--- What you are asked to do ---
Tally the lines in the listing below that include "scrollbar". Answer with the count and nothing more.

--- Task data ---

'''

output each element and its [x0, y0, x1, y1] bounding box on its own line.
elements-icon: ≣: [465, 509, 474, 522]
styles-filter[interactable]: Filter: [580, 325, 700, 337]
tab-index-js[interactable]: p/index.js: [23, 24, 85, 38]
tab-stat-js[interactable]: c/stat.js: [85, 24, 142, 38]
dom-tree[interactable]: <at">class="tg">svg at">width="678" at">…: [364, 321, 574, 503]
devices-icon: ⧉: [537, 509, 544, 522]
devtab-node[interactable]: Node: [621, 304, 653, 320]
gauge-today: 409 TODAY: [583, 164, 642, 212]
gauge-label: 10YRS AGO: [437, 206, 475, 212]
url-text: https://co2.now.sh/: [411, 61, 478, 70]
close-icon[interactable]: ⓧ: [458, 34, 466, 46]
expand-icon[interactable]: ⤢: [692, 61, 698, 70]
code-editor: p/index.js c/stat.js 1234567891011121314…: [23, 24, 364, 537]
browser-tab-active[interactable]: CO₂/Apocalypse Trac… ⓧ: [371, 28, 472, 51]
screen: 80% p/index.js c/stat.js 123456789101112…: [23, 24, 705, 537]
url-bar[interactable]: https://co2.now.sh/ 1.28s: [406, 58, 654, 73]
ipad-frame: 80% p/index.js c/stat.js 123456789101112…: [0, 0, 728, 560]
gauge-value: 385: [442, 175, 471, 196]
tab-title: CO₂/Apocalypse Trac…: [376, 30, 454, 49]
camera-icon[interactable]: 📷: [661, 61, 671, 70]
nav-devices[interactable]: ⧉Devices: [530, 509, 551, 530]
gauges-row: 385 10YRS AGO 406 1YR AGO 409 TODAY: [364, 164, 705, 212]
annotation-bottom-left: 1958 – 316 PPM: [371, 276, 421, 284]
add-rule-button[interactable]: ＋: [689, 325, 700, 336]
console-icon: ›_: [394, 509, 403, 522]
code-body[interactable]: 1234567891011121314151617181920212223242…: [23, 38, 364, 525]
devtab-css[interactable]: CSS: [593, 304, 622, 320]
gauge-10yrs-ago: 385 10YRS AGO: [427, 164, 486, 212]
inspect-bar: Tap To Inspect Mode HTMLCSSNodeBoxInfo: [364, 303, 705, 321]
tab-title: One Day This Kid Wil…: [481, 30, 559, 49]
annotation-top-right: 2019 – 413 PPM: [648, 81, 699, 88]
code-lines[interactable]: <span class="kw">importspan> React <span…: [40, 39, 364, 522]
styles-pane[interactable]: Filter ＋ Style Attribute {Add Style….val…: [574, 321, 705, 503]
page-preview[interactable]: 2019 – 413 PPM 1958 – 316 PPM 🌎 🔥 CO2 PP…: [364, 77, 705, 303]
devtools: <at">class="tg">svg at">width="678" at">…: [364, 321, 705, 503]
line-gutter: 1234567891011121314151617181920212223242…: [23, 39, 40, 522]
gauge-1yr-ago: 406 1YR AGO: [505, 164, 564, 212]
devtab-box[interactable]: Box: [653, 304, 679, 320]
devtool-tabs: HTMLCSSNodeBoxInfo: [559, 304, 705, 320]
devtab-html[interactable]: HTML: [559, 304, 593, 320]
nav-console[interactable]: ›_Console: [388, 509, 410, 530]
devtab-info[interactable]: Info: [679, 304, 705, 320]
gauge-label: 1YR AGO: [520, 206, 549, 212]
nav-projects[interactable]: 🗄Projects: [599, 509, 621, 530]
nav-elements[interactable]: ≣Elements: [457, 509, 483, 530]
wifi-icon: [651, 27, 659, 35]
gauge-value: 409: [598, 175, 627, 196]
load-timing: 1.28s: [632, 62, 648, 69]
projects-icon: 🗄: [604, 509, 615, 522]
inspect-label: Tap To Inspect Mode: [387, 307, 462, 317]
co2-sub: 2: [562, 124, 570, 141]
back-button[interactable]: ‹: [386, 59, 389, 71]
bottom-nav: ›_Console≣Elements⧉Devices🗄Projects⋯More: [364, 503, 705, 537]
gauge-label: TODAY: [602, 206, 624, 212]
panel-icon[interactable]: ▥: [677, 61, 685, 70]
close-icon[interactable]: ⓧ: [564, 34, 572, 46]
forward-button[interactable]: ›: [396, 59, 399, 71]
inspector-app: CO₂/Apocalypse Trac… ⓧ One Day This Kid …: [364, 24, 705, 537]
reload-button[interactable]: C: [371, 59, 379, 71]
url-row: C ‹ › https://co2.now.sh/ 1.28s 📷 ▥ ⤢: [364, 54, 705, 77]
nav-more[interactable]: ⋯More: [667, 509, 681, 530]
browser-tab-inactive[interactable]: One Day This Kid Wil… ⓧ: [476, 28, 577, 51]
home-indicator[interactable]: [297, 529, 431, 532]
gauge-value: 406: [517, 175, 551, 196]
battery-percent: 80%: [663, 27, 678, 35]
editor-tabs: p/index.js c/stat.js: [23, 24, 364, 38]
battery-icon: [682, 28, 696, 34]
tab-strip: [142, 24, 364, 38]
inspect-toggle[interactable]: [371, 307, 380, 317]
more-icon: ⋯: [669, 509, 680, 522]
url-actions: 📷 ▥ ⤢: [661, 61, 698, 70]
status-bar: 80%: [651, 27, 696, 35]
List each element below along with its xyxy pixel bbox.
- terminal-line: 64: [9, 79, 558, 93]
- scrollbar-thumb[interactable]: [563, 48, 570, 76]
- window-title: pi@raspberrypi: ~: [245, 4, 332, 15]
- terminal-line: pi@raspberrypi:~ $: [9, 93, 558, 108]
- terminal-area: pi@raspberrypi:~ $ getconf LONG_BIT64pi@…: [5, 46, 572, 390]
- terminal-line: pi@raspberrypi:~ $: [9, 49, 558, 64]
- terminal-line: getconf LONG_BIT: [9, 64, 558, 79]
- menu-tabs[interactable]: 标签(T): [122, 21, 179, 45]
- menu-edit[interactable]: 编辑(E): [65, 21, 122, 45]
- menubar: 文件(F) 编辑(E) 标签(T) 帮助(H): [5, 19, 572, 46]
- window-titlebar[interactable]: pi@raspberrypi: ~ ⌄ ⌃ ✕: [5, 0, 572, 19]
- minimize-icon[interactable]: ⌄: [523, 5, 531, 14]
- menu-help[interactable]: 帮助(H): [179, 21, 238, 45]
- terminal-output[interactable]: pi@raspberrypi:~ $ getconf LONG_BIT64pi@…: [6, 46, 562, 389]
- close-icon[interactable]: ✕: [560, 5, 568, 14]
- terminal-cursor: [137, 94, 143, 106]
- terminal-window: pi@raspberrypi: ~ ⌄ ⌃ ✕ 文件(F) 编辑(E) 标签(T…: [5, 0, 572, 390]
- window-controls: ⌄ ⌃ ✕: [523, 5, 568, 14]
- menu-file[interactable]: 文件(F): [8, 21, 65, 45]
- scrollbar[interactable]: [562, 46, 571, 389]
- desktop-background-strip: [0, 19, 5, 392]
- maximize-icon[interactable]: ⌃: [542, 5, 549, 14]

'''

--- Your response ---
2